Copy exactly the lines from the beginning of the data down to and including the line holding "Terms of Use (513, 689)", without any pictures.

[Extracted entries]

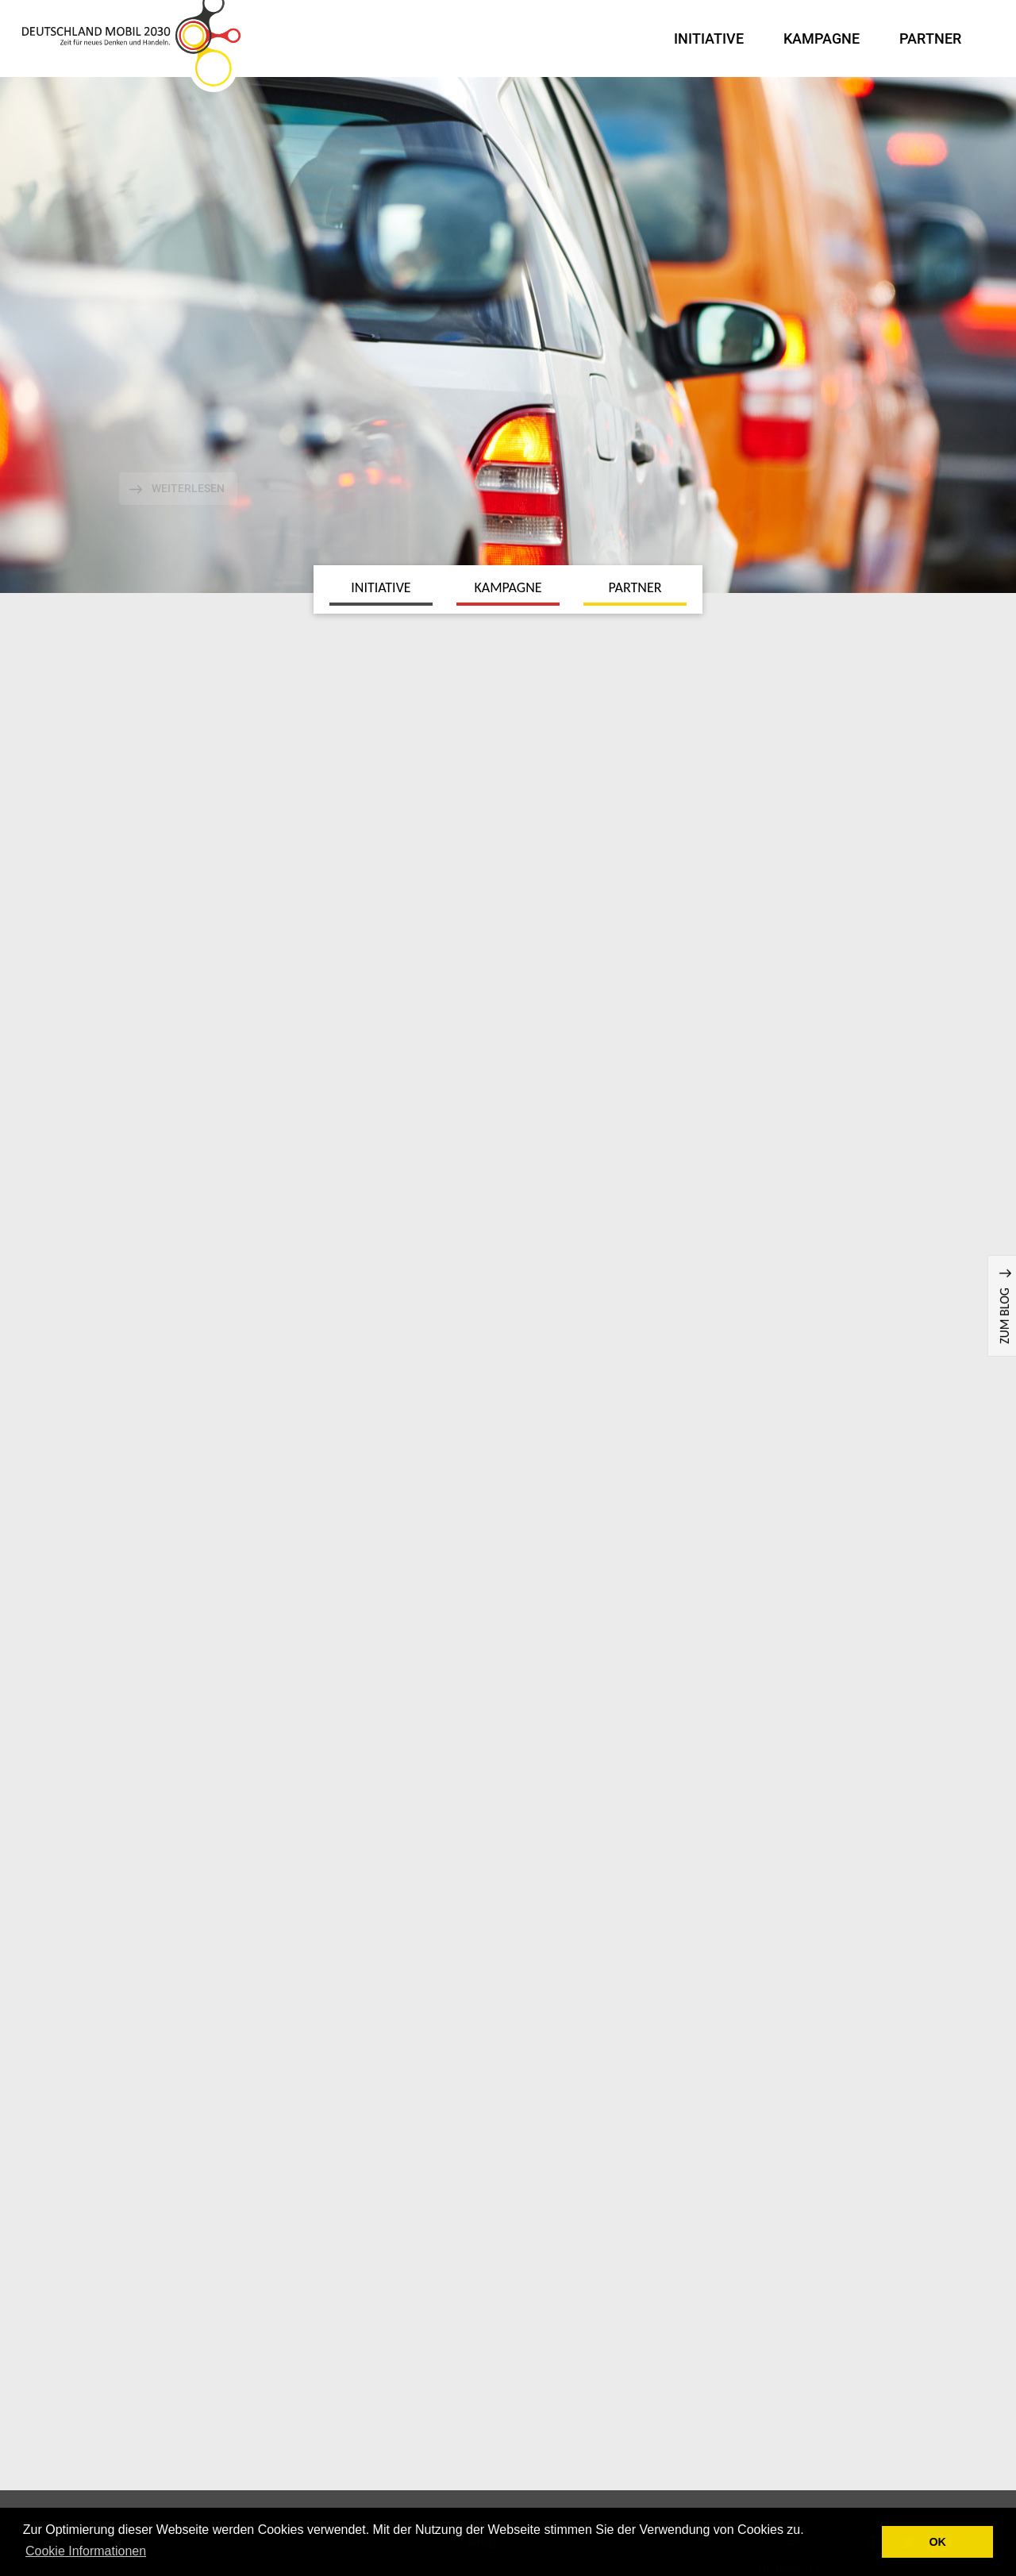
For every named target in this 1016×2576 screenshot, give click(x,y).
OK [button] (937, 2542)
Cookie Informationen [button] (85, 2551)
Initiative (709, 38)
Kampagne (821, 38)
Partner (930, 38)
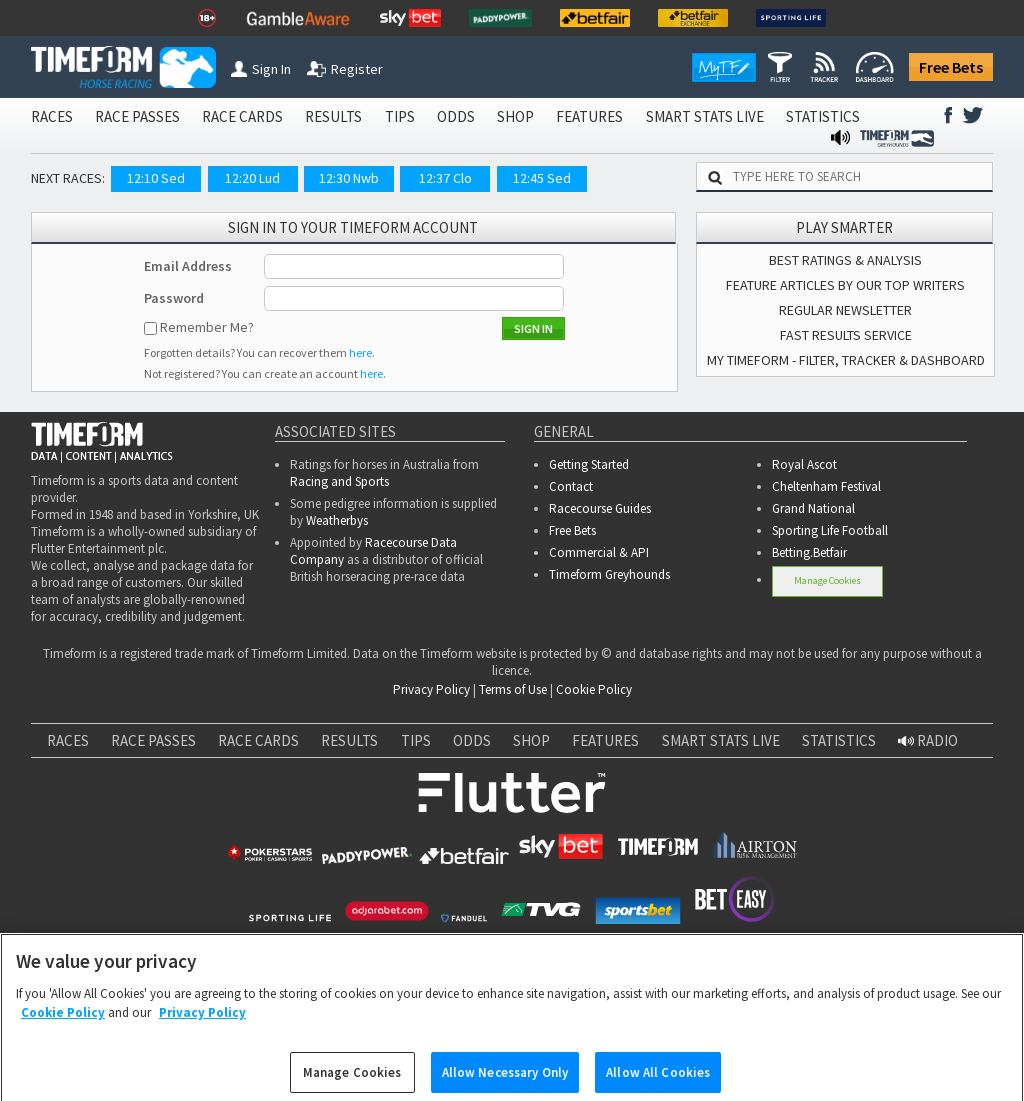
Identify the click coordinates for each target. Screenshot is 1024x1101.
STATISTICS (823, 116)
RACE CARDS (242, 116)
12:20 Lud (252, 178)
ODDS (456, 116)
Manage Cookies (827, 580)
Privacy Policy (431, 689)
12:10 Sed (156, 178)
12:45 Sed (542, 178)
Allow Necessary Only (505, 1079)
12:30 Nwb (349, 178)
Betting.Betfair (809, 552)
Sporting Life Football (830, 530)
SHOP (515, 116)
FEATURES (589, 116)
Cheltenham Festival (826, 486)
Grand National (813, 508)
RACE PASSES (137, 116)
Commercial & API (599, 552)
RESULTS (333, 116)
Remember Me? (207, 327)
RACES (52, 116)
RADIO (928, 740)
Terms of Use (513, 689)
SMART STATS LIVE (705, 116)
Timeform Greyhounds (609, 574)
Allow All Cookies (658, 1079)
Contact (571, 486)
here (360, 352)
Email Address (188, 266)
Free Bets (951, 67)
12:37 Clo (445, 178)
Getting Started (589, 464)
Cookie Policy (594, 689)
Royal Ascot (804, 464)
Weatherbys (337, 520)
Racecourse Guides (600, 508)
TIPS (400, 116)
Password (174, 298)
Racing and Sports (339, 481)
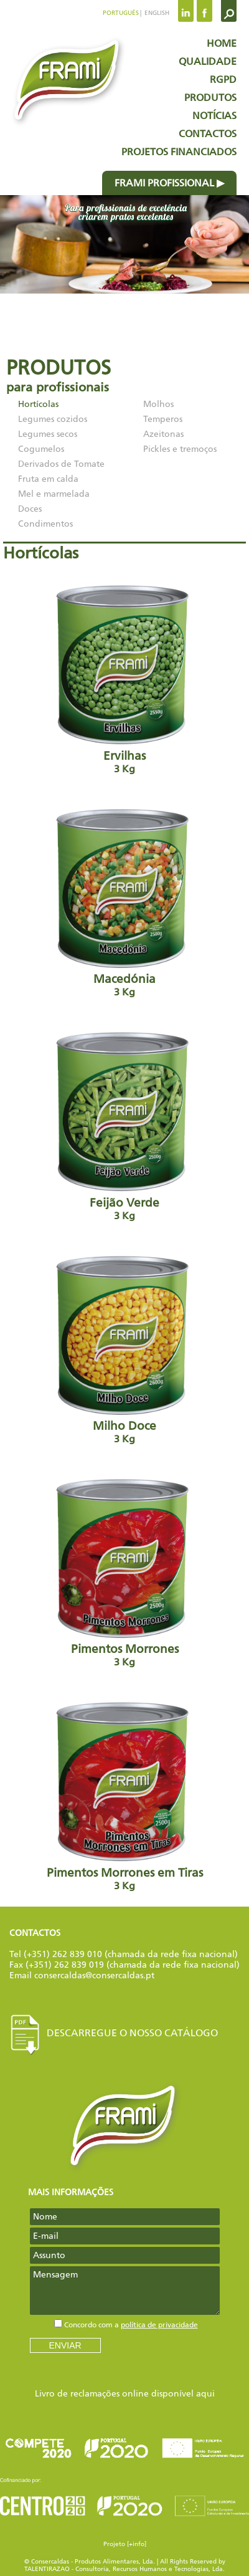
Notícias (214, 116)
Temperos (162, 419)
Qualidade (208, 61)
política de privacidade (159, 2324)
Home (222, 43)
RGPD (223, 79)
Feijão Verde (124, 1125)
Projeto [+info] (124, 2544)
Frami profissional (164, 183)
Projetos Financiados (179, 152)
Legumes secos (47, 434)
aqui (205, 2393)
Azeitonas (163, 434)
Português (121, 13)
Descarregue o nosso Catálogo (113, 2033)
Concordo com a (131, 2324)
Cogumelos (41, 449)
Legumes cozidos (52, 419)
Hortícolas (38, 404)
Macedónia (124, 901)
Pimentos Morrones (124, 1571)
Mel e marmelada (54, 494)
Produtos (210, 97)
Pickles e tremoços (180, 449)
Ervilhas (124, 678)
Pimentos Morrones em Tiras (124, 1795)
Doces (30, 509)
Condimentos (45, 524)
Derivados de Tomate (61, 464)
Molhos (158, 404)
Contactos (208, 134)
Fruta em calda (48, 479)
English (156, 13)
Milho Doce (124, 1348)
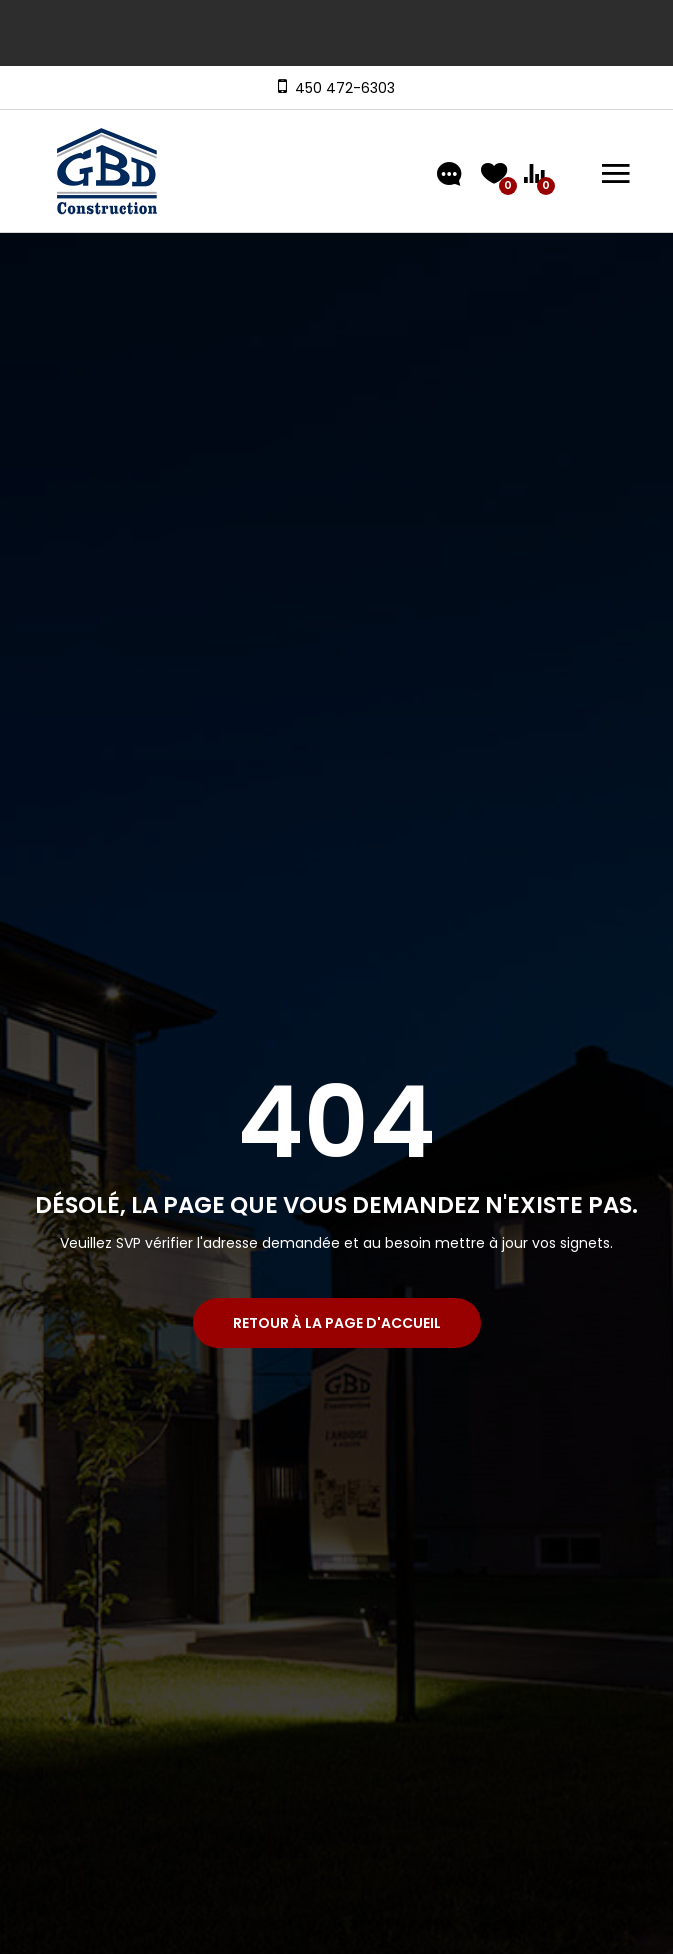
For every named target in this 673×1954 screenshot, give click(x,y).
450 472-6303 (341, 88)
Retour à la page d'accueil (337, 1323)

[/Extracted entries]

**Result for this exercise:**
For every named target in this 1016×2576 screenshot, give click(x,y).
OK [button] (937, 2542)
Cookie Informationen [button] (85, 2551)
Initiative (709, 38)
Kampagne (821, 38)
Partner (930, 38)
Identify the click coordinates for each target. Screenshot is 1024x1101.
STATISTICS (823, 116)
RACE CARDS (242, 116)
12:20 Lud (252, 178)
ODDS (456, 116)
Manage Cookies (827, 580)
Privacy Policy (431, 689)
12:10 Sed (156, 178)
12:45 Sed (542, 178)
Allow Necessary Only (505, 1079)
12:30 Nwb (349, 178)
Betting.Betfair (809, 552)
Sporting Life Football (830, 530)
SHOP (515, 116)
FEATURES (589, 116)
Cheltenham Festival (826, 486)
Grand National (813, 508)
RACE PASSES (137, 116)
Commercial & API (599, 552)
RESULTS (333, 116)
Remember Me? (207, 327)
RACES (52, 116)
RADIO (928, 740)
Terms of Use (513, 689)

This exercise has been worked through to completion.